Schedule Your Appointment with Your CBP Agent.  Familiarize yourself with the CBP Form 4457.  You must complete this form and submit it in person to a CBP Agent for verification. The purpose of this form is simply to provide a means whereby you may list all the valuable items you are taking out of the US, so that when you return to the US some suspicious CBP Agent does not try to charge you excise tax on something you already owned and had in your possession when you left the country.  A good rule of thumb is, “If it has a serial number, then list it”.  This would include then, such items as firearms, rifle scopes, binoculars, cameras, laptop computers, i-pads, and similar such items.  CBP does not consider a rifle scope attached to a rifle as part of the rifle.  You must list it separately along with its serial number.  Serial numbers beneath the scope can sometimes be read with a small mirror.  Where the serial number is obscured by scope rings, list the scope separately like you are supposed to and annotate the 4457 that the serial number is obscured by the rings.  Point this out to the CBP Agent when you submit the form.

Some optics (and possibly other items of value) do not have serial numbers, the notable example being binoculars.  In such cases describe the item in as detailed a manner as possible and annotate the listing with these words: No Visible Serial Number.
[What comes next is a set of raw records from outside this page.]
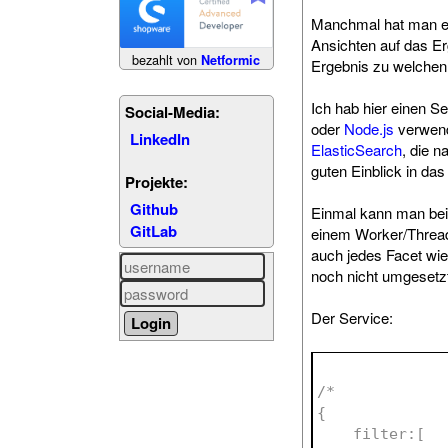
Manchmal hat man ei
Ansichten auf das E
bezahlt von
Netformic
Ergebnis zu welchen F
Ich hab hier einen S
Social-Media:
oder
Node.js
verwend
LinkedIn
ElasticSearch
, die n
guten Einblick in da
Projekte:
Github
Einmal kann man beim 
GitLab
einem Worker/Thread
auch jedes Facet wie
noch nicht umgesetz
Der Service:
/*
{
    filter:[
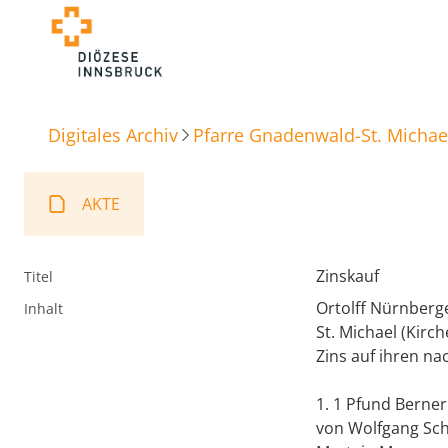
Digitales Archiv
Pfarre Gnadenwald-St. Michae
AKTE
Zinskauf
Titel
Ortolff Nürnberg
Inhalt
St. Michael (Kir
Zins auf ihren n
1. 1 Pfund Berne
von Wolfgang Schm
In addition to items having a serial number, list ammunition by manufacturer, caliber, bullet weight & type, and the number of rounds of each.  List the lot numbers on factory boxes if the ammunition is packed in factory boxes.

Complete all the entries on the CBP Form 4457 in advance of arriving for your appointment.  Do not waste the agent’s time trying to complete the forms in the CBP office.

Lastly, after your appointment is completed, should you happen to purchase anything new that might ought to have been listed on the CBP Form 4457 you do not need another appointment to enter the newly purchased items so long as you keep the original purchase receipt with the newly purchased item and present it upon your return to the U.S.

Call your CBP Agent and arrange an appointment to have your 4457 form reviewed and your items inspected.  This is a duty of CBP Agents, but it is way down on their priority list.  So, be patient with them and show appreciation for their time.  You may not get the appointment you want on the first try.  If you call Agents at local, municipal, county or regional airports instead of large International Airports (e.g. Atlanta, Baltimore, Chicago, Dallas, Denver, Los Angeles, New York, etc.) you will probably fare much better.  Once you have your appointment, be there on time.  Allow for bad weather, traffic, etc. however, do not go barging in ahead of schedule.  Instead, just wait in the parking lot until just a very few minutes before the time of your appointment.  If you have their phone number with you (which you should) you can call them now and let them know you are outside and on your way in.  Ask them the proper way to enter the premises as sometimes the entry point is obscure.

You must have all the items listed on the form in your physical possession when you arrive for your appointment.  Present the items in the order they appear on the form.  You may wish to have a family member or friend with you to assist you in presenting each item depending on the volume just to speed things up, but it is not necessary.  It’s probably best to list the firearms first followed by the next most valuable items.  Make sure you have made the firearms inoperable before you leave your place of residence.  For bolt-action rifles, simply remove the bolt and leave it at home.  Point out to the CBP agent that you have removed the bolt.  Then present the firearm to them for verification.  It helps to indicate to them where they should be looking for the serial number.  Not all of them are firearms experts; they will appreciate this assistance, and it will put them at ease.  Finally, there is a movement afoot to change this process, so be alert by visiting the CBP website regarding any new policy postings.  This is another reason to belong to SCI as they typically notify members when policy changes are anticipated.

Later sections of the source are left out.